Description: This module aims to take up the philosophical and ethical questions regarding literary and filmic representation of the destruction of the Jews of Europe. Students examine a variety of sources—literary, testimony, filmic and scholarly— in order to familiarize themselves with a range of genres of Holocaust representation and with the current debates regarding the possibilities and limitations of the representation of the Holocaust. There are no prerequisites and the module is optional.

NM 4013: Islam and Gender

Duration: Semester A

Contact hours p/w: One 2-hour seminar per week

Assessment: 1 x 3,000-word essay

Weighting: 10 ECTS

Description: This module addresses the concept of gender in Islam from historical, socio-political and legal perspectives. A broad range of topics including contemporary debates on identity, feminism and sexuality are covered. The areas of Islamic law pertaining to women’s legal rights will be another topic of discussion. The changing discourse regarding construction of gender identities are explored through studies of women’s movements in Muslim majority countries. This module will encourage students to challenge stereotypes surrounding women’s status in Islam by promoting lively debates and discussions. In addition to readings there will be a number of film screenings and guest lectures. Topics include: Women at the Inception of Islam: The Prophet and Women, Women, the Qur’an and the Hadith: Women in the Qur’an and the Story of Creation, Women in Islamic Law: Marriage, Women in Islamic Law: Divorce,Sexuality and Islam, Patriarchy and Honour, Discourses on the Veil: Comparative perspectives, Islamic Feminisms and Women’s Movements: Comparative Perspectives (Iran, Turkey, Morocco, Egypt, Indonesia), Women and the Islamic State.

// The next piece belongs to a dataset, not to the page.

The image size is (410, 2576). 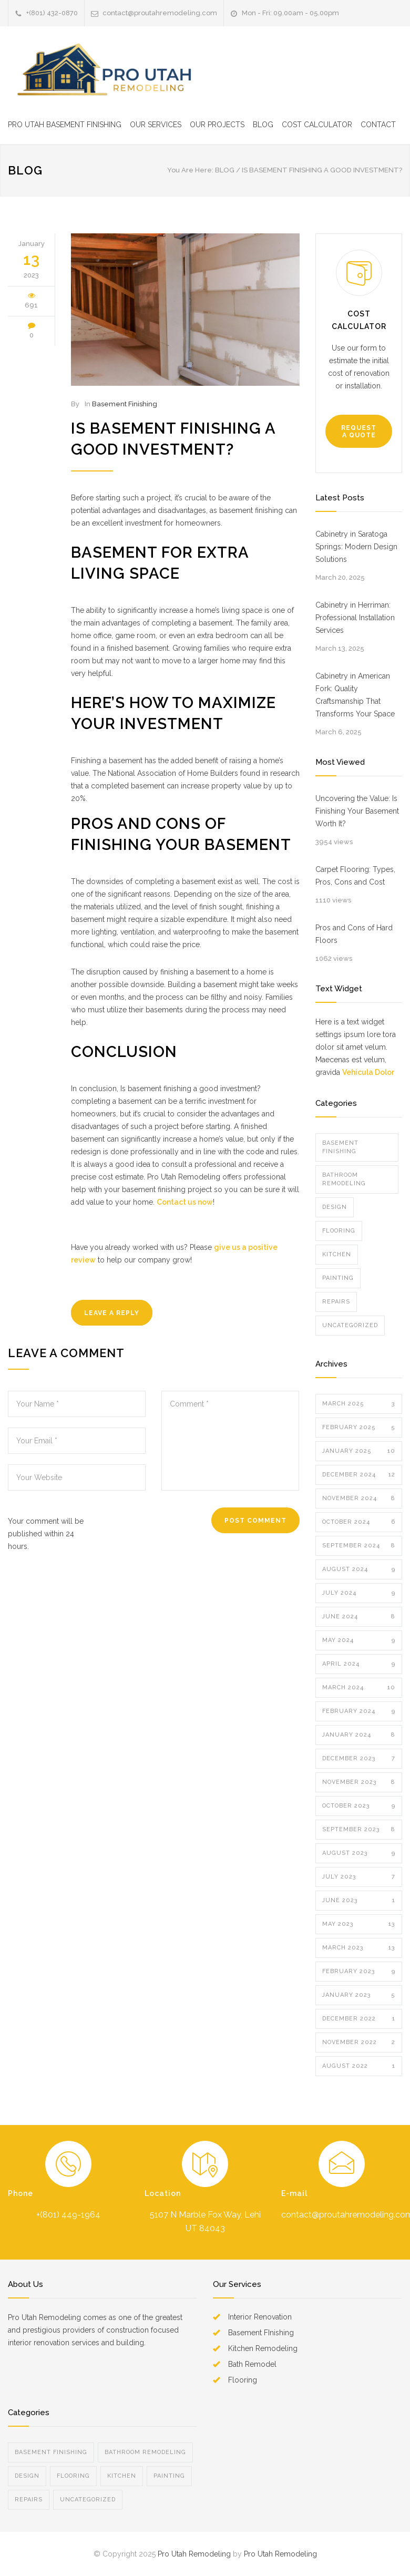 I want to click on November 2022, so click(x=358, y=2042).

NM 4014 : Jerusalem: Constructed and Contested

Duration: Semester B

Contact hours p/w: One two-hour seminar per week

Assessment: 1 x 3,000-word essay

Weighting: 10 ECTS

Description: The status of Jerusalem in the sacred texts and traditions of Judaism, Christianity and Islam are subjected to critical historical analysis. Events and periods that have shaped claims and counter-claims for dominion over the city’s holy places as well as it’s national and religious character are examined. The module will cover from the earliest period to the present; the period of the First Temple to the destruction of Jerusalem by the Romans; the Christianisation from Constantine onwards; Umayyads and Muslim Jerusalem; Jerusalem and the Crusades; Ottoman Jerusalem and the Mandate period; and Jerusalem in the Israeli-Palestinian conflict (1948 to the present).

NM 4015 : Advanced Arabic Text

Duration: Semester A

Contact hours p/w: One 2-hour seminar per week

Assessment: 1 end of semester test

Weighting: 10 ECTS

Description: The successful completion of modules in introductory and intermediate Arabic is a prerequisite for this module. The module aims to familiarise students with a wider range of Arabic texts including prose and poetry. Students also engage in translation of advanced-level Arabic texts.